Elasticsearch Configuration
In this post, we will be talking about how to make Elasticsearch more stable and performant.
Elasticsearch is a distributed RESTful search engine built for the cloud. Fore more information please follow this link.
Before we start, you can see the difference between test results;
Test Results
Data size: 60-80 Kb
Before Tuning | After Tuning | |
---|---|---|
Successful calls | 5000 | 5000 |
Total time | 10.94 s | 4.73 s |
Average | 1.92 s | 0.76 s |
Fastest | 0.17 s | 0.09 s |
Slowest | 4.95 s | 2.74 s |
RPS | 450-500 | 1000-1100 |
Status codes | ||
Code 200 | 4676 | 5000 |
Code 429 | 16 | 0 |
Code 503 | 307 | 0 |
Now we can start with tuning OS level settings which mentioned in ES documentations;
Configuring OS
Brief
First things first, let’s get OS(Ubuntu 14.04) ready. Elasticsearch requires only Java(>1.7). Newer ES versions may require higher version of java.
Virtual memory is typically consumed by processes, file system caches, and the kernel. Virtual memory utilization depends on a number of factors, which can be affected by the following parameters.
vm.swappiness
ES recommends to set this value 1
, also according to Red Hat, a low swappiness
value is recommended for database workloads.

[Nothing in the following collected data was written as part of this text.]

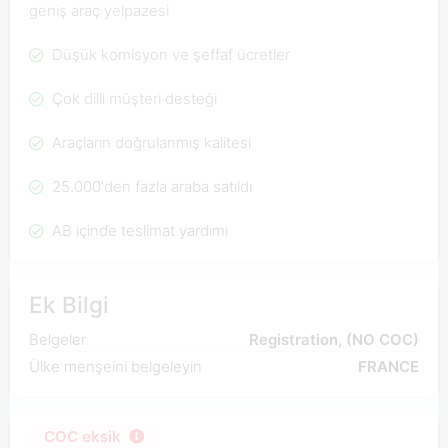
geniş araç yelpazesi
Düşük komisyon ve şeffaf ücretler
Çok dilli müşteri desteği
Araçların doğrulanmış kalitesi
25.000'den fazla araba satıldı
AB içinde teslimat yardımı
Ek Bilgi
Belgeler
Registration, (NO COC)
Ülke menşeini belgeleyin
FRANCE
COC eksik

As an example, for Oracle databases, Red Hat recommended swappiness
value is 10
. For further reading Tuning Virtual Memory.
Why do we set this value to 1 instead of 0?
Setting swappiness to 0 more aggressively avoids swapping out, which increases the risk of OOM killing under strong memory and I/O pressure.
net.core.somaxconn
Maximum number of connection an application can request.
vm.max_map_count
This property allows for the restriction of the number of VMAs (Virtual Memory Areas) that a particular process can own. When it reaches the limit, out of memory error will be thrown.
fs.file-max
Sets the maximum number of file-handles that the Linux kernel will allocate.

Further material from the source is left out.